Towards a Simultaneous and Granular Identity-Expression Control in Personalized Face Generation

Renshuai Liu,Bowen Ma,Wei Zhang,Zhipeng Hu,Changjie Fan,Tangjie Lv,Yu Ding,Xuan Cheng
2024-04-07
Abstract:In human-centric content generation, the pre-trained text-to-image models struggle to produce user-wanted portrait images, which retain the identity of individuals while exhibiting diverse expressions. This paper introduces our efforts towards personalized face generation. To this end, we propose a novel multi-modal face generation framework, capable of simultaneous identity-expression control and more fine-grained expression synthesis. Our expression control is so sophisticated that it can be specialized by the fine-grained emotional vocabulary. We devise a novel diffusion model that can undertake the task of simultaneously face swapping and reenactment. Due to the entanglement of identity and expression, it's nontrivial to separately and precisely control them in one framework, thus has not been explored yet. To overcome this, we propose several innovative designs in the conditional diffusion model, including balancing identity and expression encoder, improved midpoint sampling, and explicitly background conditioning. Extensive experiments have demonstrated the controllability and scalability of the proposed framework, in comparison with state-of-the-art text-to-image, face swapping, and face reenactment methods.
Computer Vision and Pattern Recognition
What problem does this paper attempt to address?

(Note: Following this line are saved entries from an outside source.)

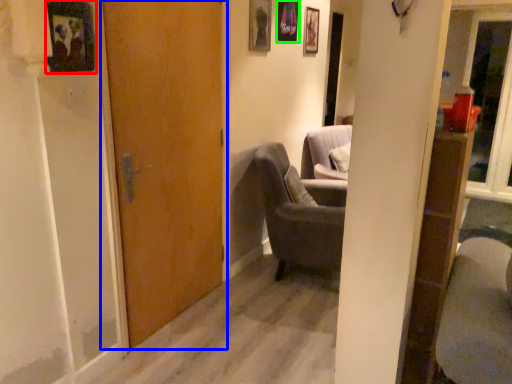 Question: Based on their relative distances, which object is farther from picture frame (highlighted by a red box)? Choose from door (highlighted by a blue box) and picture frame (highlighted by a green box).

Choices:
 (A) door
 (B) picture frame

Answer: (B) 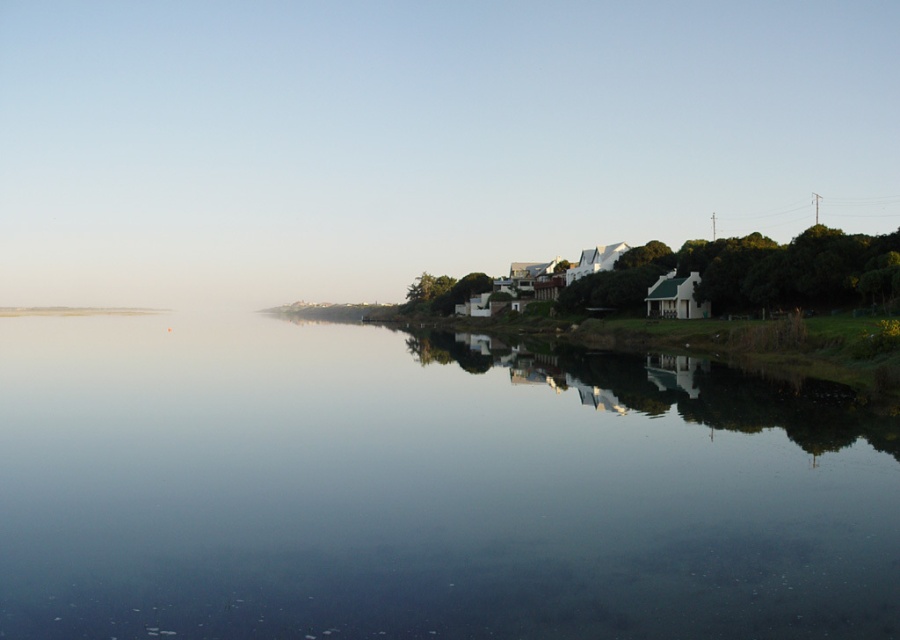 You are standing on the beach and see the transparent water at center and the green leafy tree at right. Which object appears larger in the image?

The green leafy tree at right appears larger than the transparent water at center in the image.

You are a drone operator who needs to capture a photo of both the transparent water at center and the green leafy tree at right. What is the minimum distance you need to fly between them to ensure both are in the same frame?

The minimum distance you need to fly between the transparent water at center and the green leafy tree at right is 40.99 meters, as they are 40.99 meters apart. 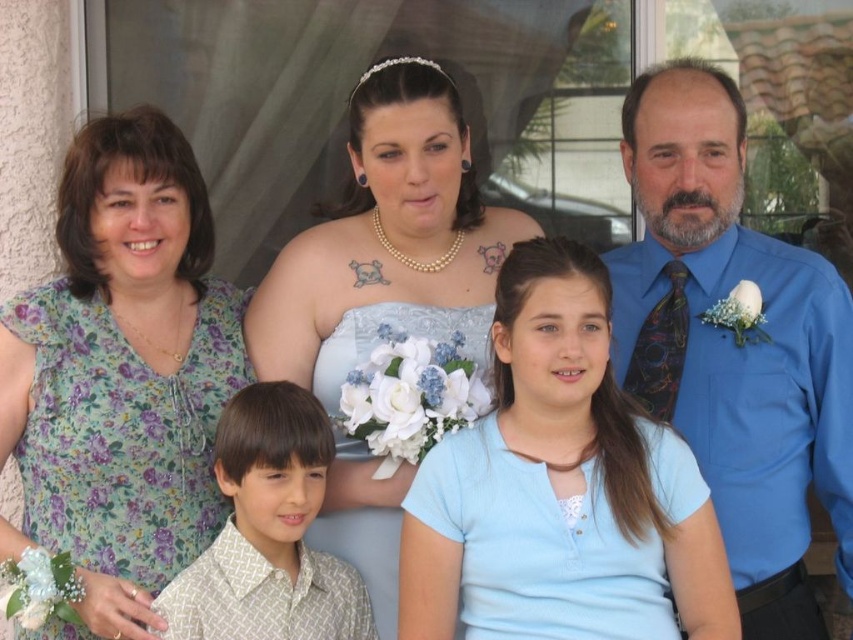 Question: From the image, what is the correct spatial relationship of light blue fabric at center in relation to pearl necklace at upper center?

Choices:
 (A) below
 (B) above

Answer: (A)

Question: In this image, where is light blue fabric at center located relative to white textured shirt at center?

Choices:
 (A) below
 (B) above

Answer: (B)

Question: Which object is farther from the camera taking this photo?

Choices:
 (A) green floral dress at left
 (B) blue silk shirt at right

Answer: (B)

Question: Which of the following is the closest to the observer?

Choices:
 (A) pearl necklace at upper center
 (B) blue silk shirt at right
 (C) white textured shirt at center
 (D) light blue fabric at center

Answer: (D)

Question: Is green floral dress at left below pearl necklace at upper center?

Choices:
 (A) no
 (B) yes

Answer: (B)

Question: Which object is closer to the camera taking this photo?

Choices:
 (A) pearl necklace at upper center
 (B) blue silk shirt at right

Answer: (B) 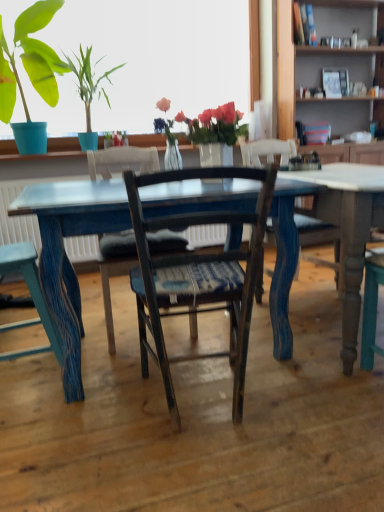 Question: Considering their positions, is translucent glass vase at upper center located in front of or behind blue painted wood table at center?

Choices:
 (A) front
 (B) behind

Answer: (B)

Question: Does point (170, 137) appear closer or farther from the camera than point (322, 167)?

Choices:
 (A) closer
 (B) farther

Answer: (A)

Question: Considering the real-world distances, which object is farthest from the wooden chair with woven seat cushion at center, arranged as the third chair when viewed from the left?

Choices:
 (A) wooden bookshelf at upper right
 (B) translucent glass vase at upper center
 (C) blue painted wood table at center
 (D) matte blue pot at upper left
 (E) wooden chair at center, positioned as the 2th chair in left-to-right order

Answer: (A)

Question: Which object is the closest to the wooden chair at center, positioned as the 2th chair in left-to-right order?

Choices:
 (A) blue painted wood table at center
 (B) wooden bookshelf at upper right
 (C) wooden chair with woven seat cushion at center, positioned as the 1th chair in right-to-left order
 (D) translucent glass vase at upper center
 (E) matte blue pot at upper left

Answer: (D) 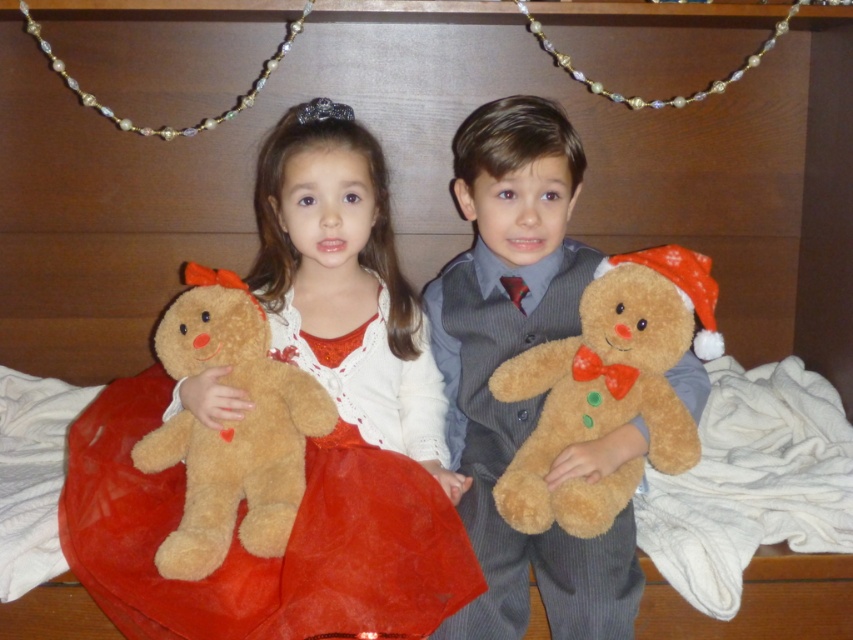 Is velvety red dress at center thinner than fuzzy brown teddy bear at right?

No, velvety red dress at center is not thinner than fuzzy brown teddy bear at right.

Between velvety red dress at center and fuzzy brown teddy bear at right, which one is positioned lower?

Positioned lower is velvety red dress at center.

Is point (357, 508) less distant than point (538, 474)?

Yes, it is.

Locate an element on the screen. The width and height of the screenshot is (853, 640). velvety red dress at center is located at coordinates (265, 560).

Does fuzzy brown teddy bear at right have a greater width compared to fuzzy brown teddy bear at left?

Correct, the width of fuzzy brown teddy bear at right exceeds that of fuzzy brown teddy bear at left.

Identify the location of fuzzy brown teddy bear at right. click(608, 387).

Between point (592, 324) and point (329, 432), which one is positioned in front?

Point (592, 324) is more forward.

Where is `fuzzy brown teddy bear at right`? This screenshot has height=640, width=853. fuzzy brown teddy bear at right is located at coordinates (608, 387).

Is fuzzy brown teddy bear at center in front of velvety red dress at center?

No, it is not.

Between point (525, 324) and point (276, 628), which one is positioned in front?

Point (276, 628) is in front.

Identify the location of fuzzy brown teddy bear at center. This screenshot has height=640, width=853. (511, 356).

This screenshot has width=853, height=640. In order to click on fuzzy brown teddy bear at center in this screenshot , I will do `click(511, 356)`. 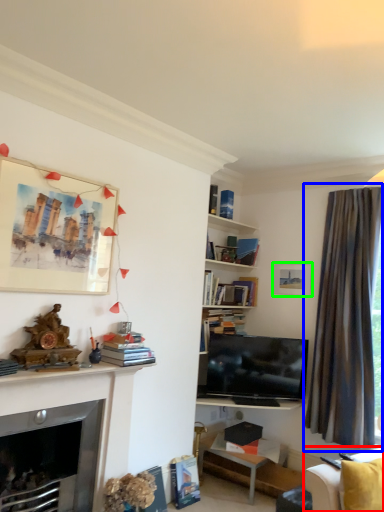 Question: Based on their relative distances, which object is farther from studio couch (highlighted by a red box)? Choose from curtain (highlighted by a blue box) and picture frame (highlighted by a green box).

Choices:
 (A) curtain
 (B) picture frame

Answer: (B) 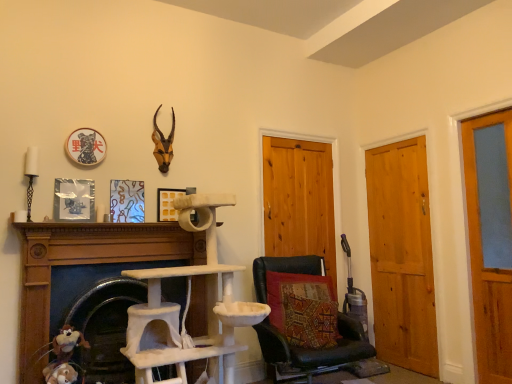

This paper attempts to solve the problem of simultaneously controlling identity and expression in personalized face generation. Specifically, existing pre - trained text - to - image models have difficulty retaining individual identity characteristics while showing diverse expressions when generating portrait pictures that meet user requirements. In addition, the granularity of expression control in existing methods is still relatively coarse, usually limited to seven to eight common labels (such as "surprised", "happy", "angry", etc.), which cannot fully cover the entire emotional space in the open world. To overcome these problems, the paper proposes a new multi - modal face generation framework that can achieve simultaneous control of identity and expression and finer - grained expression synthesis. The core technology of this framework is a novel diffusion model that can perform simultaneous face swapping and reenactment tasks (Simultaneous Face Swapping and Reenactment, SFSR). By introducing balanced identity and expression encoders, an improved mid - point sampling method, and an explicit background condition design, this model improves the quality and controllability of the generated images while maintaining high customizability. In summary, the main contributions of the paper are: - Proposing a new face generation framework that achieves simultaneous control of identity and expression and finer - grained expression synthesis. - Defining a new face manipulation task - simultaneous face swapping and reenactment, which has not been explored by previous methods. - Proposing three innovative designs in the conditional diffusion model, which increase the controllability of the model and the image quality.